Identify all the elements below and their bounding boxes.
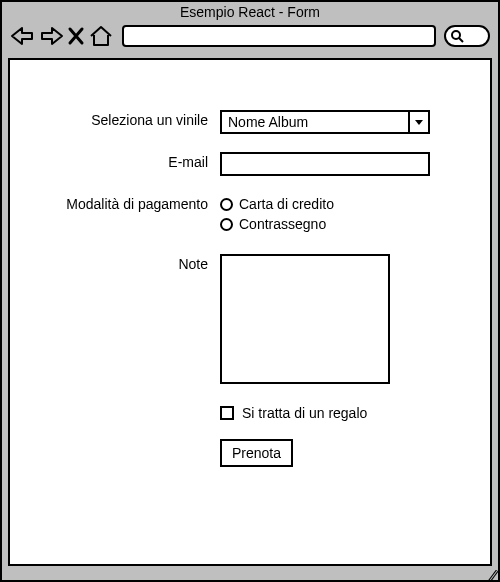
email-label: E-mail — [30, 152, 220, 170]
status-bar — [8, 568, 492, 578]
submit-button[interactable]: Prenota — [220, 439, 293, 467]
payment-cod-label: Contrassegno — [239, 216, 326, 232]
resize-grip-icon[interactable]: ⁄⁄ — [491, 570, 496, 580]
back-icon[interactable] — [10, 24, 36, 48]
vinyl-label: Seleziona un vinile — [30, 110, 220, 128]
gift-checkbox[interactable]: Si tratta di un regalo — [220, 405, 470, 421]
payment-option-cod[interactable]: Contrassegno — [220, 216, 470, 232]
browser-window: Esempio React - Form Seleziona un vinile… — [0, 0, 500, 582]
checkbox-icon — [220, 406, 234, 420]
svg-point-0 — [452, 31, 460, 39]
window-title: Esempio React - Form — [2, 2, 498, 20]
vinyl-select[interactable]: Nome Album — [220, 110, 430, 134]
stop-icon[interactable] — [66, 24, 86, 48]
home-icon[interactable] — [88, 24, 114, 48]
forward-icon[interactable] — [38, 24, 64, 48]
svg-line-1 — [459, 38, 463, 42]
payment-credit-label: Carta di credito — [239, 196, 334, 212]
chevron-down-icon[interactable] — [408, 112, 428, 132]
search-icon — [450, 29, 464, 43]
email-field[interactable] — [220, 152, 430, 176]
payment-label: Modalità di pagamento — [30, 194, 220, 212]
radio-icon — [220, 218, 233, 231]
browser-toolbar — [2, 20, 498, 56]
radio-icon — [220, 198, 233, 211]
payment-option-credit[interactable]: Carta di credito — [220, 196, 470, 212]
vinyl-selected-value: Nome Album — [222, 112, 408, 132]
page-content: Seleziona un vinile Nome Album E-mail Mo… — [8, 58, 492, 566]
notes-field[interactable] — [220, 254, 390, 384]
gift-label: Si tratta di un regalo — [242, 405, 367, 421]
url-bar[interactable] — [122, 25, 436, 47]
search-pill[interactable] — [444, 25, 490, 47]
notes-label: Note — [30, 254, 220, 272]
....
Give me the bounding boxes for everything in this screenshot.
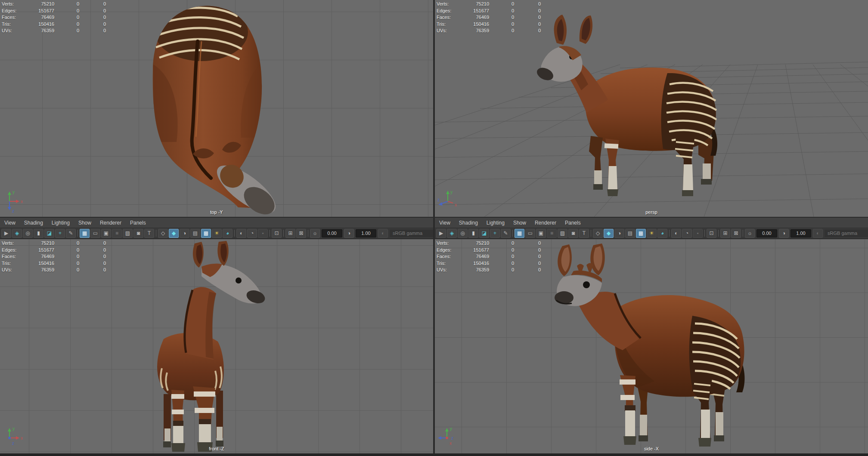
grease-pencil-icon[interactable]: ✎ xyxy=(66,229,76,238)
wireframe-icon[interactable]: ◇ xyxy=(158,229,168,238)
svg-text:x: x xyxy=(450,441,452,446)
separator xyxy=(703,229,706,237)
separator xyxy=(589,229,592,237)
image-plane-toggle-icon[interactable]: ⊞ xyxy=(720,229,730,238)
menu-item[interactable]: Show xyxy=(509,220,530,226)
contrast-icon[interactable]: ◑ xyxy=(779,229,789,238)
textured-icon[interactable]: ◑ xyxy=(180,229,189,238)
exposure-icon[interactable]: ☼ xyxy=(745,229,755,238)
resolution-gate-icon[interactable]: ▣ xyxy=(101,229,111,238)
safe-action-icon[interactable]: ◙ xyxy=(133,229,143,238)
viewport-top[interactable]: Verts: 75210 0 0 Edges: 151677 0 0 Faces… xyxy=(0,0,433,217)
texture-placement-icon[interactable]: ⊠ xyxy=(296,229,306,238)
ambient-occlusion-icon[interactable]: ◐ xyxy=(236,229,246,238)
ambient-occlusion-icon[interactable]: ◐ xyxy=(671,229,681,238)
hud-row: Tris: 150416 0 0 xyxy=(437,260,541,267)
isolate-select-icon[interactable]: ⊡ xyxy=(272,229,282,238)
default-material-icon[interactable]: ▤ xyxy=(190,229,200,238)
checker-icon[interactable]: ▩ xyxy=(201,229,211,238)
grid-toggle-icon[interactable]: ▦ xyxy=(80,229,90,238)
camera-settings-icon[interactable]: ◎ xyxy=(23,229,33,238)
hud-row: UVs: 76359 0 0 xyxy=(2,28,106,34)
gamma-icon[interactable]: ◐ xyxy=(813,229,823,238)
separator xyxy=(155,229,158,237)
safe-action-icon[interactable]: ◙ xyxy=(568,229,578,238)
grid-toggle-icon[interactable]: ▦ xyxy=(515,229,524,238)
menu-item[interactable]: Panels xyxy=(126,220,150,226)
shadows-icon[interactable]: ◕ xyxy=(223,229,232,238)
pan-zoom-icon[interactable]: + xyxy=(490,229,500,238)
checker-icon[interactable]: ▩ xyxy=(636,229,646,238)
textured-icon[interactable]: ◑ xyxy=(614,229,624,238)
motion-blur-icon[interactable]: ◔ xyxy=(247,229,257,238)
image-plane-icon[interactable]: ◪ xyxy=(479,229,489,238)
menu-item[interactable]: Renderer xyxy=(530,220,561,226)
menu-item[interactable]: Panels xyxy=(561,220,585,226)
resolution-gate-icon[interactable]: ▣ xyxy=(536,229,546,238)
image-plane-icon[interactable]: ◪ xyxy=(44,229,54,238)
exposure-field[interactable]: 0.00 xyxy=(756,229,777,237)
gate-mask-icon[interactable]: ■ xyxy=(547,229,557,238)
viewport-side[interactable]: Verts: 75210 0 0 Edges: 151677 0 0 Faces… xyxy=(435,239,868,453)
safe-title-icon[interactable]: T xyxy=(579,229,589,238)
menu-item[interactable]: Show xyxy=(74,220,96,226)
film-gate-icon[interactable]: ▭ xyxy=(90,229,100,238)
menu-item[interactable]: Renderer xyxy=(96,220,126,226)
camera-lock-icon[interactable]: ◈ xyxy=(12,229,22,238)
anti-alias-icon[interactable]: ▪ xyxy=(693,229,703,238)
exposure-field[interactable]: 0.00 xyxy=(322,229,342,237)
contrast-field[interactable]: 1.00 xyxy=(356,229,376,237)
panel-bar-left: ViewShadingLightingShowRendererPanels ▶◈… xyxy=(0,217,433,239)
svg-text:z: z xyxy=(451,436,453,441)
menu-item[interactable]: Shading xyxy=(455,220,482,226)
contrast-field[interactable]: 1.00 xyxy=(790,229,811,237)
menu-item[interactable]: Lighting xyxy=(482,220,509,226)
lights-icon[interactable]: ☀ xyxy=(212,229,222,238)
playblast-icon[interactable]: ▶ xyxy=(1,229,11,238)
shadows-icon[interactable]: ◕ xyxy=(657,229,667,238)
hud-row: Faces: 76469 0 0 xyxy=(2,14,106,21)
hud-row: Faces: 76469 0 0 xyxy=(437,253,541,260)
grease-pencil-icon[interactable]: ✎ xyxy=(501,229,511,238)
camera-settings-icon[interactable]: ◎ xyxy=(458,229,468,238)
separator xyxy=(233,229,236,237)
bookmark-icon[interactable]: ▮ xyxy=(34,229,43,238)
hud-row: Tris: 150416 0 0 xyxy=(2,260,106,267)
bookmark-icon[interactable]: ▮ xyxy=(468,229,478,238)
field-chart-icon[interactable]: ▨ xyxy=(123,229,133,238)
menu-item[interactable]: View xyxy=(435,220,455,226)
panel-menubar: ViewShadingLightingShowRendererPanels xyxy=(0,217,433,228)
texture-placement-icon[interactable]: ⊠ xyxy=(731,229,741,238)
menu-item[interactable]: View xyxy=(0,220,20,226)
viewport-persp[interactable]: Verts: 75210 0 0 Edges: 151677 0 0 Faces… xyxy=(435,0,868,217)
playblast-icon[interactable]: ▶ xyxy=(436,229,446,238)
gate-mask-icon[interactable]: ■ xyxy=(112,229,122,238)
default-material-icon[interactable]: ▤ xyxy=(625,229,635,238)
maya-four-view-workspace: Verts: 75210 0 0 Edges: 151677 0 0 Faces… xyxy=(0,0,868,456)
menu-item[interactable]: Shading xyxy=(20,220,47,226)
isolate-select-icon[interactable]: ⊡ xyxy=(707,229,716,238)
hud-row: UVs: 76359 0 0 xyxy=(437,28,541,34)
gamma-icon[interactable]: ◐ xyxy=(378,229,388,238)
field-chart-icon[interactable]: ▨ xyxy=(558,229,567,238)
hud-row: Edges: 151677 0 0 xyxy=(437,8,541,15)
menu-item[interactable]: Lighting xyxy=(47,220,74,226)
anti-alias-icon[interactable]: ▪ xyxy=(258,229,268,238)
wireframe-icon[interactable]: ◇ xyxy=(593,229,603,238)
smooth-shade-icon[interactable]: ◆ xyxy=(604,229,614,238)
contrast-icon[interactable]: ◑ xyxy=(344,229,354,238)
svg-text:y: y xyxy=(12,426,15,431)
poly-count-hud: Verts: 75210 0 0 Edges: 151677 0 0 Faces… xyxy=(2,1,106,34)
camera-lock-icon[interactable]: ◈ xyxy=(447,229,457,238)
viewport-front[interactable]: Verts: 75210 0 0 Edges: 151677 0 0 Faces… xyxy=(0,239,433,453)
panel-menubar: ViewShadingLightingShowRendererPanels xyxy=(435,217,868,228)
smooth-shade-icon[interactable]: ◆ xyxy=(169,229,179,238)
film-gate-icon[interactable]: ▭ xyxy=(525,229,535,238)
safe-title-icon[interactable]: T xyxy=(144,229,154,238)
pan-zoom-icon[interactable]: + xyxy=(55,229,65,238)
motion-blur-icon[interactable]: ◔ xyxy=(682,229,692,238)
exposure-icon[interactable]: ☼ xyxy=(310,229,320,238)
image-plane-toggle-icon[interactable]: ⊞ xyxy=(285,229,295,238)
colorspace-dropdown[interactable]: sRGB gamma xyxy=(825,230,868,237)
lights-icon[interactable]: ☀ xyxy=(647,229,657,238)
....
* _What is being asked_: Say the number of lines in the listing that hold "mask", with no added words.

* _Solution for this exercise_: 2